“If ye insist, though I wish ye would tell me now. I willna press ye. Come.” He grabbed my hand and led me to the horse. Lifting me up on the horse first, he then swung himself over so that he sat behind me.
He didn’t hesitate to slip both of his arms around my waist. After gathering the reins, Baodan placed the side of his hands directly on my thighs, holding the leather straps perilously close to the center of my legs. I gasped at the sensation. It felt oddly intimate, but he didn’t pull away nor did he act as if he were doing anything unusual.
He wiggled the reins to nudge the horse forward. Once we moved, he extended his hand to pat my knee quickly. “Ye are tense, lass. I willna let ye fall off.” He squeezed his arms around me to emphasize his point. “Lean against me and go to sleep.”
I did allow myself to relax and happily leaned against him but, while I was exhausted, I knew I wouldn’t be able to sleep. Not right away. “I’m not sleepy.”
“Aye, ye are. I’m sorry that I dinna return as quickly as I thought I would. Me mother was ill, and it slowed us down a bit.”
I didn’t say anything. He couldn’t help his mother’s ill health, but I couldn’t bring myself to say it was alright. If he’d returned when he said, Eoghanan wouldn’t have had to leave and Niall would never have approached me.
He reached up to touch my hairline, to examine my injury. “’Tis no so bad as it looked that first day. Does it hurt ye, lass?”
I shook my head lightly. “Not at all. Just a little scab now.”
“Good. I’m pleased to hear it.”
We rode in silence for a while. I spent the hours looking up at the stars, picking out constellations in awe. A million changes would occur in the time that spanned from the year I found myself in now to the time I was born in. Everything would change, everything except the stars.

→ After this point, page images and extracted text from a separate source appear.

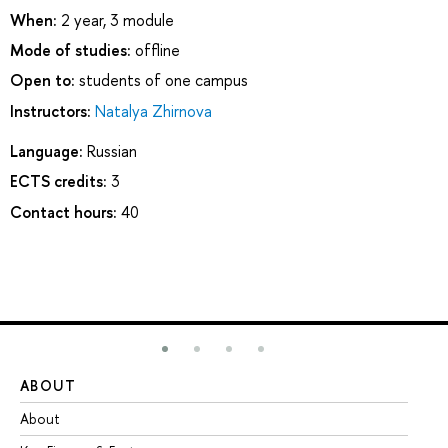
When:
2 year, 3 module
Mode of studies:
offline
Open to:
students of one campus
Instructors:
Natalya Zhirnova
Language:
Russian
ECTS credits:
3
Contact hours:
40
ABOUT
ST
About
Ad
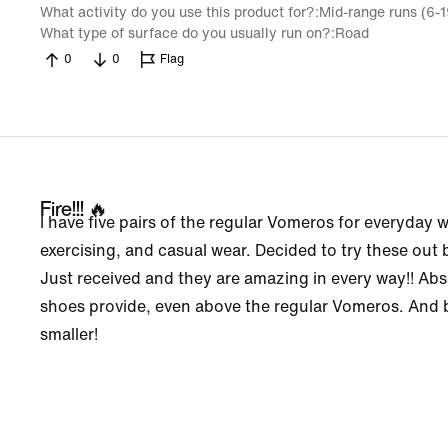
What activity do you use this product for?
Mid-range runs (6-
What type of surface do you usually run on?
Road
0
0
Flag
Fire!!! 🔥
I have five pairs of the regular Vomeros for everyday w
exercising, and casual wear. Decided to try these out
Just received and they are amazing in every way!! Abs
shoes provide, even above the regular Vomeros. And b
smaller!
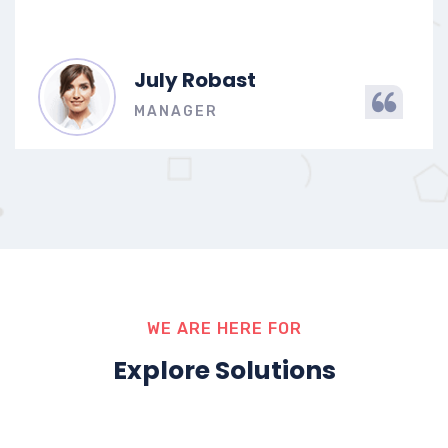
July Robast
MANAGER
WE ARE HERE FOR
Explore Solutions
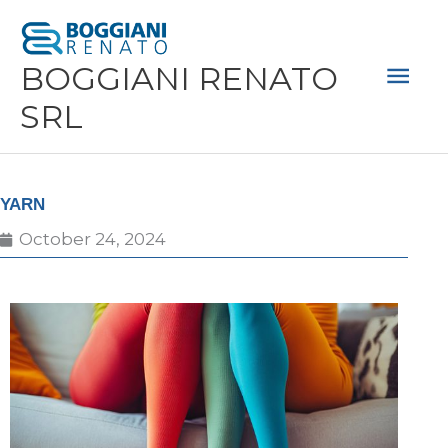
Skip
Mai
to
Men
BOGGIANI RENATO
content
SRL
YARN
October 24, 2024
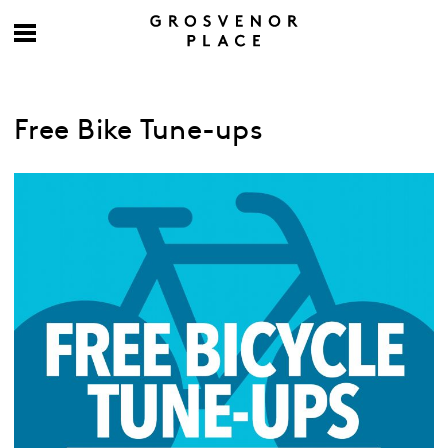
Free Bike Tune-ups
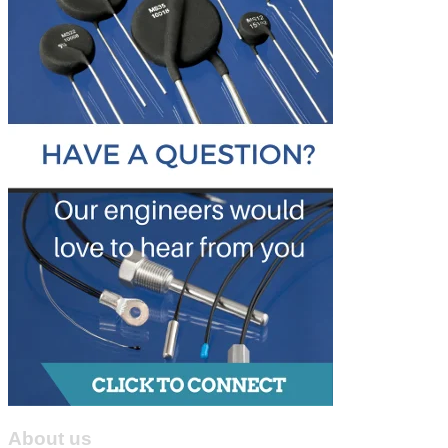
About us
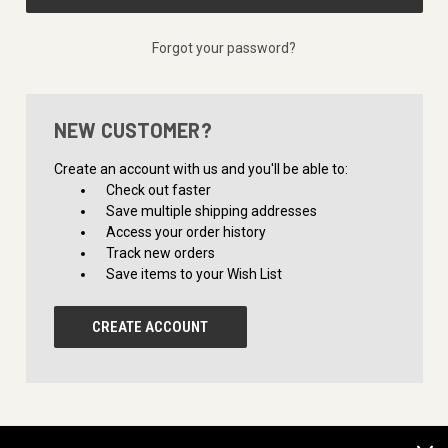
Forgot your password?
NEW CUSTOMER?
Create an account with us and you'll be able to:
Check out faster
Save multiple shipping addresses
Access your order history
Track new orders
Save items to your Wish List
CREATE ACCOUNT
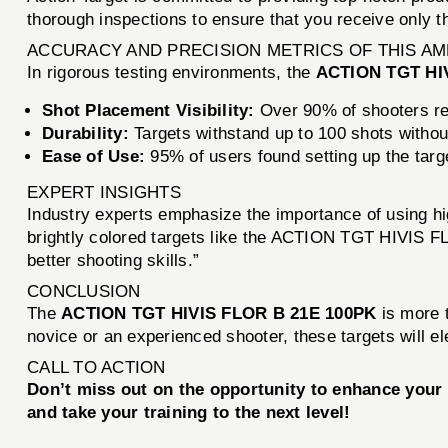
thorough inspections to ensure that you receive only the
ACCURACY AND PRECISION METRICS OF THIS A
In rigorous testing environments, the
ACTION TGT HI
Shot Placement Visibility:
Over 90% of shooters rep
Durability:
Targets withstand up to 100 shots without
Ease of Use:
95% of users found setting up the targ
EXPERT INSIGHTS
Industry experts emphasize the importance of using high
brightly colored targets like the ACTION TGT HIVIS FLO
better shooting skills.”
CONCLUSION
The
ACTION TGT HIVIS FLOR B 21E 100PK
is more t
novice or an experienced shooter, these targets will e
CALL TO ACTION
Don’t miss out on the opportunity to enhance your 
and take your training to the next level!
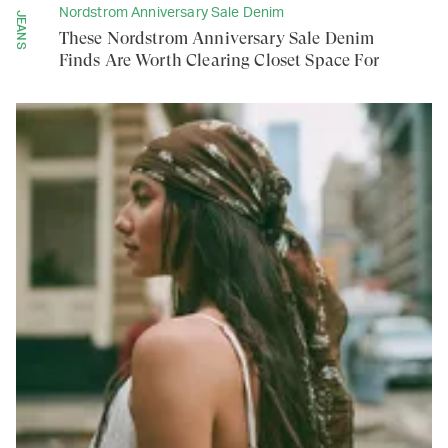
Nordstrom Anniversary Sale Denim
JEANS
These Nordstrom Anniversary Sale Denim
Finds Are Worth Clearing Closet Space For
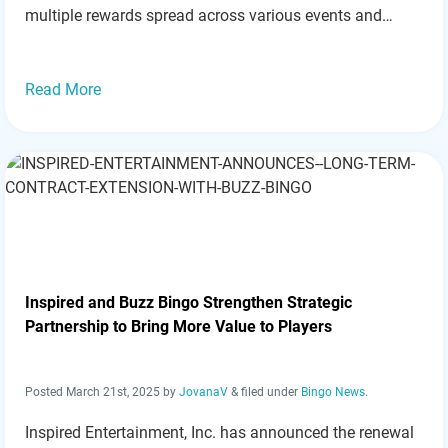
multiple rewards spread across various events and
games. Here’s a breakdown of the fantastic promotions
available this August: Key Promotions: First Deposit…
Read more »
Read More
Inspired and Buzz Bingo Strengthen Strategic
Partnership to Bring More Value to Players
Posted
March 21st, 2025
by
JovanaV
&
filed under
Bingo News
.
Inspired Entertainment, Inc. has announced the renewal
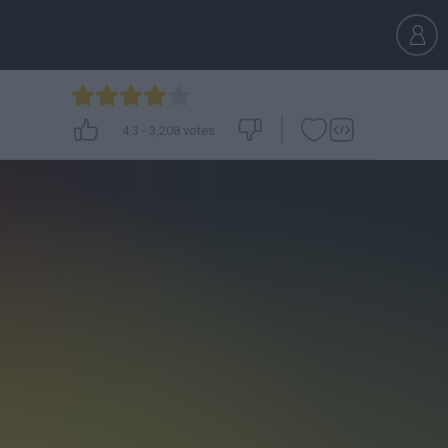
4.3
-
3,208
votes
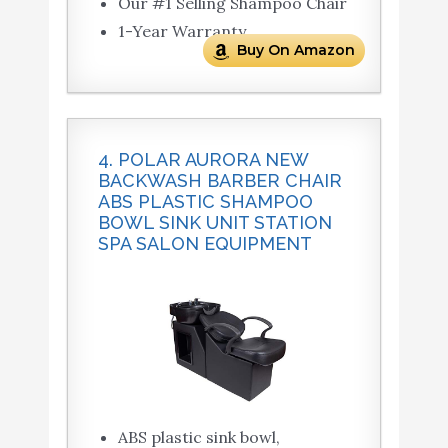
Our #1 Selling Shampoo Chair
1-Year Warranty
Buy On Amazon
4. POLAR AURORA NEW
BACKWASH BARBER CHAIR
ABS PLASTIC SHAMPOO
BOWL SINK UNIT STATION
SPA SALON EQUIPMENT
ABS plastic sink bowl,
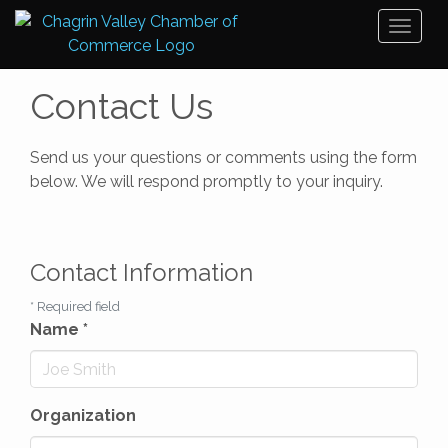
Toggl
naviga
Contact Us
Send us your questions or comments using the form
below. We will respond promptly to your inquiry.
Contact Information
*
Required field
Name
*
Organization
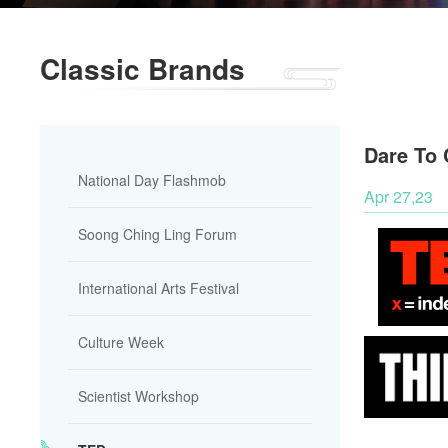
Classic Brands
Dare To 
National Day Flashmob
Apr 27,23
Soong Ching Ling Forum
International Arts Festival
Culture Week
Scientist Workshop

“What are ye looking at, lass?”
He leaned forward and whispered the words in my ear. Unlike his brother’s breath that chilled me to my bones, the sound of his deep whisper warmed me all the way to my core.
“The stars. They look exactly the same three hundred and sixty-seven years from now. Well, I’m sure an astrologist would tell you they’ve changed a little, but I sure can’t tell a difference.”

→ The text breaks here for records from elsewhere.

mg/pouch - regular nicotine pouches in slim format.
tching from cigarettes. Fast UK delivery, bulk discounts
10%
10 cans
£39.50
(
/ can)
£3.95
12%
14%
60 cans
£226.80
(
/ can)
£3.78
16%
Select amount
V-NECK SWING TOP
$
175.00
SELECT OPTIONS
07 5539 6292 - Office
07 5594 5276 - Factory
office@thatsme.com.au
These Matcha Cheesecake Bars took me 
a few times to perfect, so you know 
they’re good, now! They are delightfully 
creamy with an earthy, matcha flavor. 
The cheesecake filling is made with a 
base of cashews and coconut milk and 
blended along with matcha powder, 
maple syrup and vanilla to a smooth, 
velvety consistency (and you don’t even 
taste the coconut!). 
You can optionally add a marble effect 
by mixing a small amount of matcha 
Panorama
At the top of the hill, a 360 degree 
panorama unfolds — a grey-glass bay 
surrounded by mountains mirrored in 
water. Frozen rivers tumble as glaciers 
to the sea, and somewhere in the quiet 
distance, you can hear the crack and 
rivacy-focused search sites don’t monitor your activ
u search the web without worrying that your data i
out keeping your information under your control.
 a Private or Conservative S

His breath caught as I spoke, and I cringed as I awaited more accusations of my insanity. I’d forgotten that he’d thought me ‘daft.’
“Tell me more about your time. What are some of the things ye mentioned before? A plane and a car? What is a toilet?”
I twisted my head to look at him with pinched brows. “What? When you left you thought I was crazy. What happened?”
He laughed and I didn’t miss how his eyes lingered on my lips before he glanced upward again. I turned my head back around to face the direction of our travel.
“Aye, lass, I truly did, but me mother told me the truth. I informed her how ye screamed after someone named Morna when I found ye in the pond, and she knows of the woman’s power. Morna’s been dead a long time, but she was a powerful witch. Mother told me of all that the witch did to bring yer friend Bri here to this time as well. I’m sorry for thinking ye mad. I dinna know any of that until Mother told me.”
“Ah, I see. Well, I’m glad that you don’t think I’m crazy.”
“So tell me, lass. Tell me what all of those things are that ye spoke of.”
Truly sleepy now, I found it hard to keep my eyelids open. I started to speak, but the words came out in between yawns. “Tomorrow, I’ll tell you in the morning.”
I allowed my head to roll to the side as I started to drift into sleep, but it took longer for sleep to find me than Baodan realized. I know he wouldn’t have said what he did if he knew I could hear.
As I leaned into him, he bent downward to plant a kiss on the side of my head. “Aye, I shall happily wait until tomorrow to hear it. For every strange thing that ye utter from that beautiful mouth of yers is a pleasure to hear.”
Chapter 14
Ach, trouble found him. The lass slept soundly against him, and she made the most unusual sounds in her sleep. The sweetest, softest coos of comfort that made his position on his horse so uncomfortable he found himself immensely grateful that she wasn’t awake to know what she did to him. Each unconscious shift she made in front of him tempted him to slide his fingers up her thighs.
He shook his head to clear it. Seeing that the sun rose in the distance, he slowed Artair’s pace so that he could find a suitable place for them to stop and rest. Temptation was a downfall of being a man, he supposed. No matter that he was no longer capable of love, it didn’t stop his body from betraying him at the sight of a beautiful woman, and beautiful she was.
He’d never seen hair like hers, so red, curly and endless. A man could get lost in it, and he wished that he could do just that; to tug hard on it whilst he buried himself inside her.